After seeing your pic's bacon is going to be my first smoke when i finish my build


----------



## gersus

Nice job, looks great!


----------



## venture

Looks good from here?

Are you hooked now?

Good luck and good smoking.


----------



## luv2q

Fish, I'm in the middle of a belly bacon project right now, but after seeing your post, I'm definitely putting a BBB project on my short list. Thank you for posting and congrats on the way things turned out!


----------



## tjohnson

Awesome Color!!

I can never butterfly my pork shoulders like your's

Now that you've passed the BBB Test What's Next?

Todd


----------



## sprky

great color. I gotta try making bacon, but need a slicer first.


----------



## solaryellow

Nice job!


----------



## bigfish98

TJohnson said:


> Awesome Color!!
> 
> I can never butterfly my pork shoulders like your's
> 
> Now that you've passed the BBB Test What's Next?
> 
> Todd


Thanks Todd!  I think it may have been beginners luck cause I did a couple more on Monday that didn't turn out as pretty, but after curing and smoking will still be spectacular, I'm sure.  That's one good thing about making it for yourself.  It doesn't have to be pretty, it just has to taste good! 
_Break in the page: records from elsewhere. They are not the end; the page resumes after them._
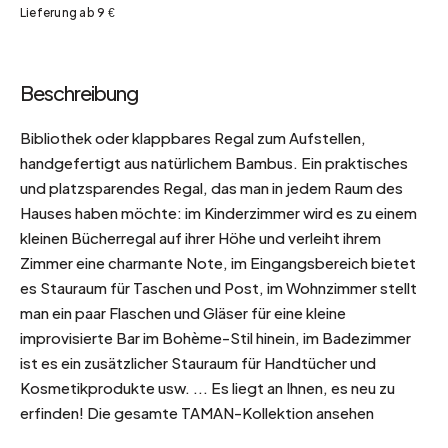
Lieferung ab 9 €
Beschreibung
Bibliothek oder klappbares Regal zum Aufstellen,
handgefertigt aus natürlichem Bambus. Ein praktisches
und platzsparendes Regal, das man in jedem Raum des
Hauses haben möchte: im Kinderzimmer wird es zu einem
kleinen Bücherregal auf ihrer Höhe und verleiht ihrem
Zimmer eine charmante Note, im Eingangsbereich bietet
es Stauraum für Taschen und Post, im Wohnzimmer stellt
man ein paar Flaschen und Gläser für eine kleine
improvisierte Bar im Bohème-Stil hinein, im Badezimmer
ist es ein zusätzlicher Stauraum für Handtücher und
Kosmetikprodukte usw. ... Es liegt an Ihnen, es neu zu
erfinden! Die gesamte TAMAN-Kollektion ansehen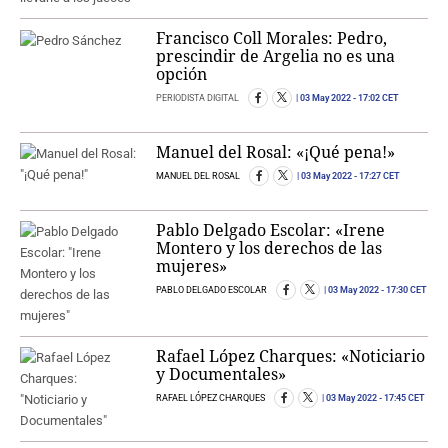
Francisco Coll Morales: Pedro,
prescindir de Argelia no es una
opción
PERIODISTA DIGITAL
03 May 2022
- 17:02 CET
Manuel del Rosal: «¡Qué pena!»
MANUEL DEL ROSAL
03 May 2022
- 17:27 CET
Pablo Delgado Escolar: «Irene
Montero y los derechos de las
mujeres»
PABLO DELGADO ESCOLAR
03 May 2022
- 17:30 CET
Rafael López Charques: «Noticiario
y Documentales»
RAFAEL LÓPEZ CHARQUES
03 May 2022
- 17:45 CET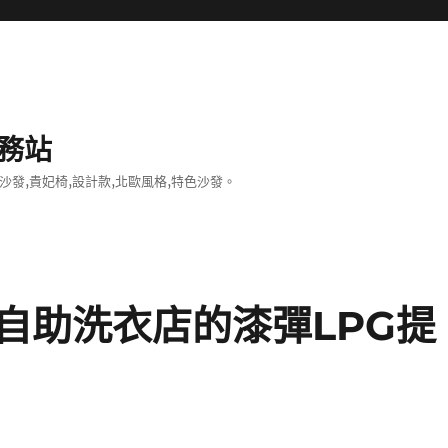
務站
沙發,貴妃椅,設計款,北歐風格,特色沙發。
自助洗衣店的漆彈LPG提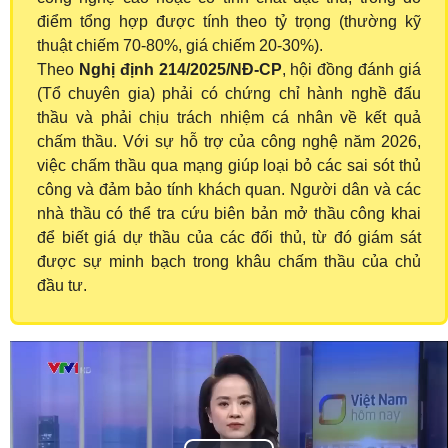
điểm tổng hợp được tính theo tỷ trọng (thường kỹ
thuật chiếm 70-80%, giá chiếm 20-30%).
Theo
Nghị định 214/2025/NĐ-CP
, hội đồng đánh giá
(Tổ chuyên gia) phải có chứng chỉ hành nghề đấu
thầu và phải chịu trách nhiệm cá nhân về kết quả
chấm thầu. Với sự hỗ trợ của công nghệ năm 2026,
việc chấm thầu qua mạng giúp loại bỏ các sai sót thủ
công và đảm bảo tính khách quan. Người dân và các
nhà thầu có thể tra cứu biên bản mở thầu công khai
để biết giá dự thầu của các đối thủ, từ đó giám sát
được sự minh bạch trong khâu chấm thầu của chủ
đầu tư.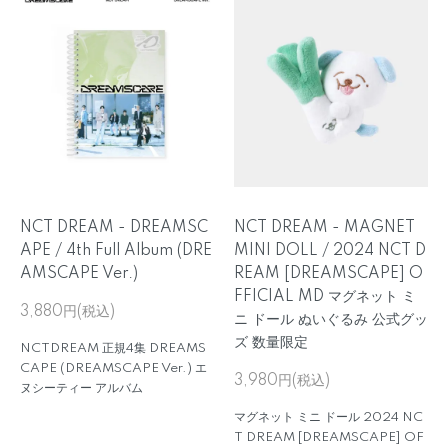
NCT DREAM - DREAMSC
NCT DREAM - MAGNET
APE / 4th Full Album (DRE
MINI DOLL / 2024 NCT D
AMSCAPE Ver.)
REAM [DREAMSCAPE] O
FFICIAL MD マグネット ミ
3,880円(税込)
ニ ドール ぬいぐるみ 公式グッ
ズ 数量限定
NCTDREAM 正規4集 DREAMS
CAPE (DREAMSCAPE Ver.) エ
3,980円(税込)
ヌシーティー アルバム
マグネット ミニ ドール 2024 NC
T DREAM [DREAMSCAPE] OF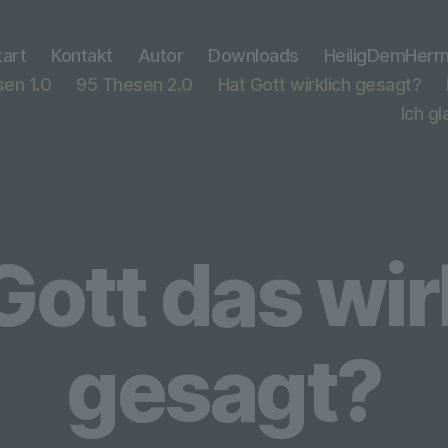
tart
Kontakt
Autor
Downloads
HeiligDemHerr
en 1.0
95 Thesen 2.0
Hat Gott wirklich gesagt?
Ich g
Gott das wir
gesagt?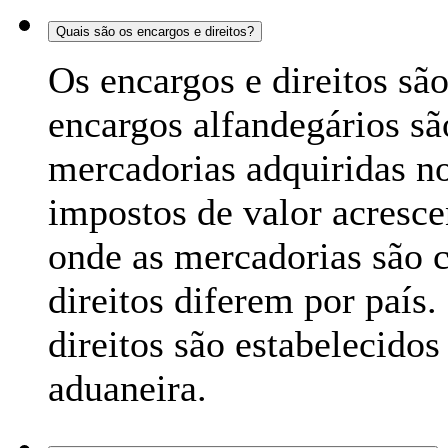
Quais são os encargos e direitos?
Os encargos e direitos s
encargos alfandegários s
mercadorias adquiridas n
impostos de valor acresce
onde as mercadorias são 
direitos diferem por país.
direitos são estabelecidos
aduaneira.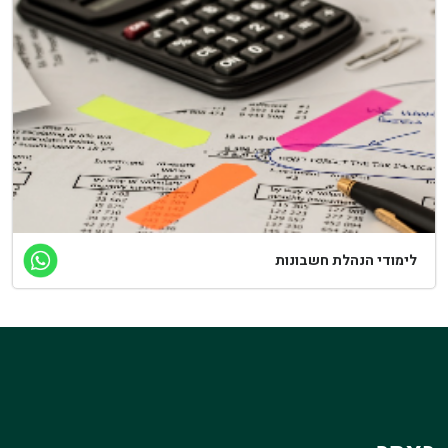
לימודי הנהלת חשבונות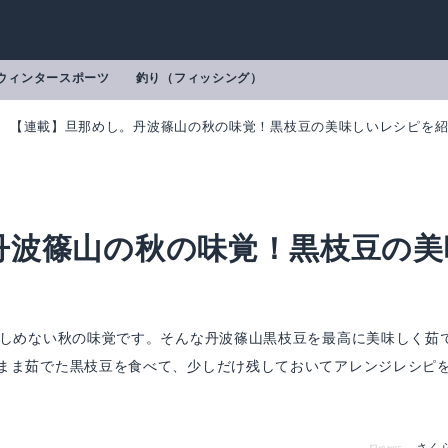
ウィンタースポーツ
釣り（フィッシング）
【連載】旦那めし。丹波篠山の秋の味覚！黒枝豆の美味しいレシピを
丹波篠山の秋の味覚！黒枝豆の美
楽しめない秋の味覚です。そんな丹波篠山黒枝豆を最高に美味しく茹
まま茹でた黒枝豆を食べて、少しだけ残しておいてアレンジレシピ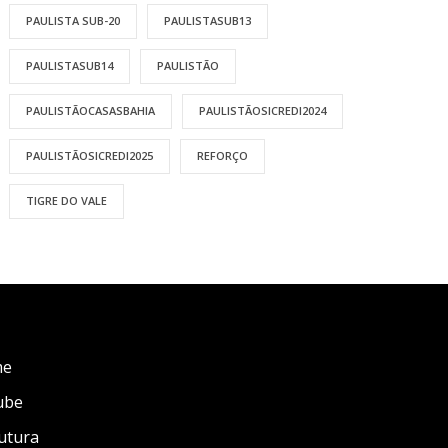
PAULISTA SUB-20
PAULISTASUB13
PAULISTASUB14
PAULISTÃO
PAULISTÃOCASASBAHIA
PAULISTÃOSICREDI2024
PAULISTÃOSICREDI2025
REFORÇO
TIGRE DO VALE
me
ube
utura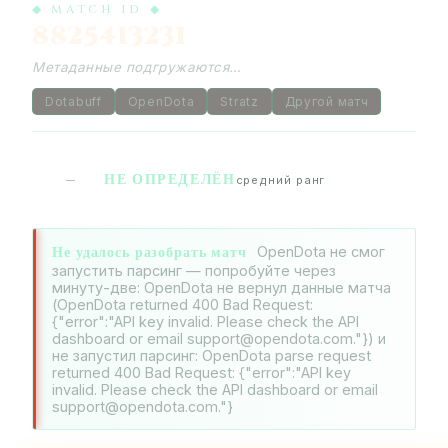
◆ MATCH ID ◆
8825413231
Метаданные подгружаются…
Dotabuff
OpenDota
Stratz
Другой матч
НЕ ОПРЕДЕЛЁН
—
средний ранг
Не удалось разобрать матч
OpenDota не смог
запустить парсинг — попробуйте через
минуту-две: OpenDota не вернул данные матча
(OpenDota returned 400 Bad Request:
{"error":"API key invalid. Please check the API
dashboard or email support@opendota.com."}) и
не запустил парсинг: OpenDota parse request
returned 400 Bad Request: {"error":"API key
invalid. Please check the API dashboard or email
support@opendota.com."}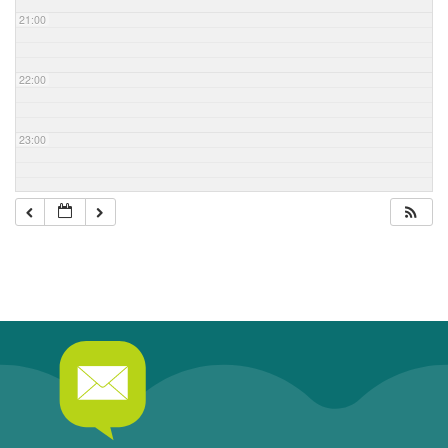
21:00
22:00
23:00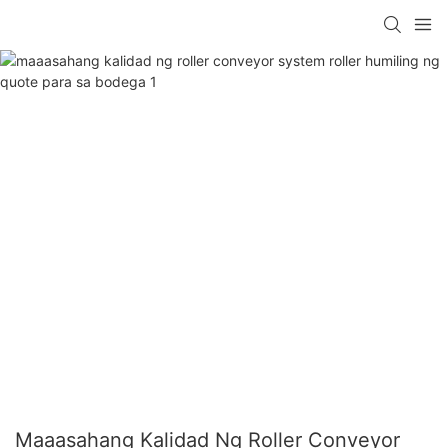
Maaasahang Kalidad Ng Roller Conveyor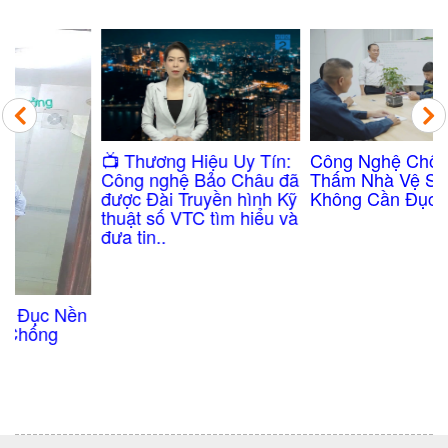
Công Nghệ Chống
​📺 Thương Hiệu Uy Tín:
Thấm Nhà Vệ Sinh
Công nghệ Bảo Châu đã
Không Cần Đục Gạch
được Đài Truyền hình Kỹ
thuật số VTC tìm hiểu và
đưa tin..
n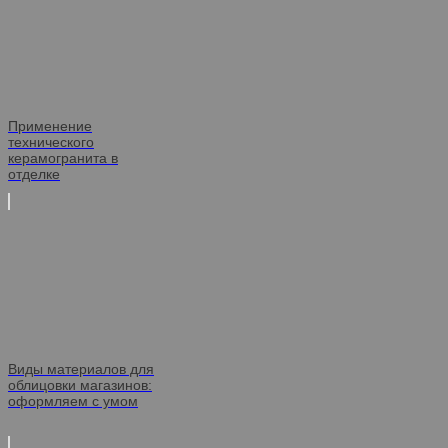
Применение
технического
керамогранита в
отделке
Виды материалов для
облицовки магазинов:
оформляем с умом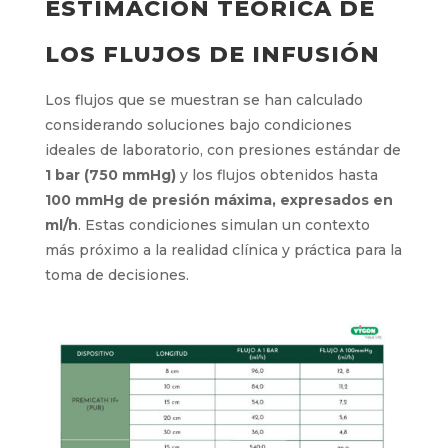
ESTIMACIÓN TEÓRICA DE
LOS FLUJOS DE INFUSIÓN
Los flujos que se muestran se han calculado
considerando soluciones bajo condiciones
ideales de laboratorio, con presiones estándar de
1 bar (750 mmHg)
y los flujos obtenidos hasta
100 mmHg de presión máxima, expresados en
ml/h
. Estas condiciones simulan un contexto
más próximo a la realidad clínica y práctica para la
toma de decisiones.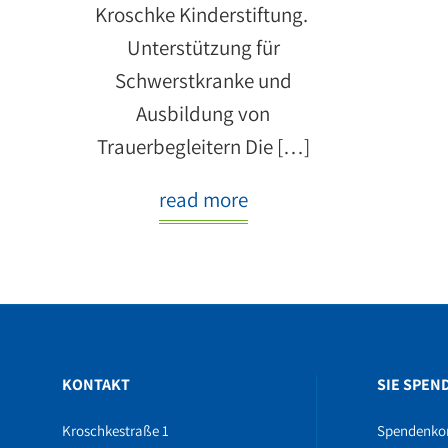
Kroschke Kinderstiftung.
Unterstützung für
Schwerstkranke und
Ausbildung von
Trauerbegleitern Die […]
read more
KONTAKT
SIE SPEN
Kroschkestraße 1
Spendenko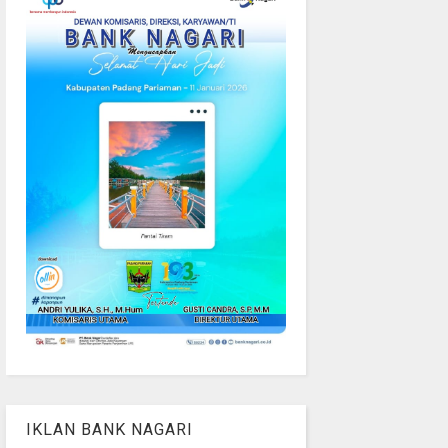
IKLAN BANK NAGARI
As for what's next, I think I am going to try regular belly bacon.  MossyMO turned me on to a local company that sells them for $2.00 a pound, so I am going to have to pick some up! 

Stay warm!  I was in St. Cloud yesterday for training and boy was it cold.  We are just as cold here if not colder.  (Finally broke down and bought the wife an autostart for the car!)

Bigfish


----------



## mossymo

Very nice bigfish, your BBB is mouth watering just to look at; beautiful color!


----------



## DanMcG

That is some awesome color, great job

Did ya use cherry?


----------



## bigfish98

Yep, cherry and maple.


----------



## venture

Cherry and maple.  My favorite combo for smoked cheese!

Good luck and good smoking.


----------